AKJII JATIM - Kami DPC Akjii Mojokerto dan Tim Jurnalis Swaradharma serta keluarga. Berkunjung di Pura Tunggul Adisari tepatnya desa Ngadiwono Kab Pasuruan menyambung tali silaturahmi kediaman Romo Pandito Puja Pramana. Pada hari Minggu, 31 Maret 2024.


Diskusi tentang Suku Tengger sudah ada di Lereng Gunung Bromo Sejak Tahun 851 Caka pada masa itu. Eksotisme serta Keindahan Lereng Gunung Bromo nyaris tidak bisa terbantahkan sampai saat ini, tidaklah salah jika menjadi salah satu andalan Destinasi Wisata Jawa Timur. Peran serta Pemprov Jatim dalam mempropagandakan paket wisata melalui Dispora Jatim cukup terukur agar supaya bisa mendongkrak sumber Pendapatan Asli Daerah atau PAD. Namun sangat prihatin masih belum diimbangi tambahan Literasi serta bagaimana Eksitensi keveradaan Suku Tengger sebagai penghuni awal Lereng Gunung Bromo. 


Desa Ngadiwono merupakan desa yang terletak di Lereng Gunung Bromo,desa dengan basis Suku Tengger dimana, pandangan desa ini terlihat banyak bercocok tanam Kentang,wortel serta gubis dengan panen yang melimpah dari masyarakat tersebut.


Penduduk Desa Ngadiwono yang memiliki Umat sekitar 2000 orang serta 80 prosen memeluk Agama Hindu Dharma dan juga memiliki 7 Pura sebagai tempat persembahyangan. Termasuk sebagai Romo Pujo Pramono pemuka Adat dan Hindu Desa Ngadiwono 

Romo Pandito Puja Pramana


Romo mempaparkan tentang melalui Proses Abhiseka oleh Begawan Dwi Jati 10 tahun pada masa itu.
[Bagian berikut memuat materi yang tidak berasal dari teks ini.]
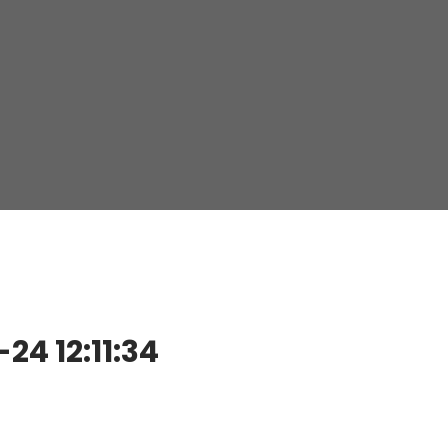
4 12:11:34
Wilayah Gunung Bromo merupakan memiliki masyarakat yang namanya Suku Tengger dan Suku Tengger itu sudah ada pada Tahun 851 Caka,dan itu bisa dilihat pada Prasasti  Muncang serta Linggan sitan yang saat kini tersimpan di Museum Mpu Parwa di Malang. Suku Tengger waktu itu, masih bernama Suku HULUN YANG dan mengandung arti Masyarakat yang sangat patuh pada Raja dan Para Dewa, Tanahnya kala itu masih bernama HILA HILA atau juga disebut Tanah Suci dan itu juga tertera didalam Prasasti WALANDIT. Dalam Prasasti WALANDIT menyebutkan bahwa Masyarakat Tengger dibebaskan dari TETILEM atau bebas kena pajak,karena Masyarakatnya terdiri dari para Brahmana"


“Pada masa Kerajaan Majapahit Masyarakat Tengger ini dipercaya oleh pihak Kerajaan untuk melaksanakan Upacara-upacara kusus untuk ketentraman serta kedamaian di seluruh wilayah kerajaan Majapahit,jadi kurang tepat kalau ada anggapan bahwa Masyarakat Tengger itu pelarian dari Kerajaan Majapahit setelah runtuh lalu membentuk Masyarakat Tengger. Mungkin saja para Perwira serta Masyarakat Majapahit berjalan ke Puncak Gunung Bromo melakukan Persembahyangan karena Gunung Bromo dianggap tempatnya para Brahmana yang sekaligus adalah tanah Leluhur Majapahit“. Sambung Romo Pujo.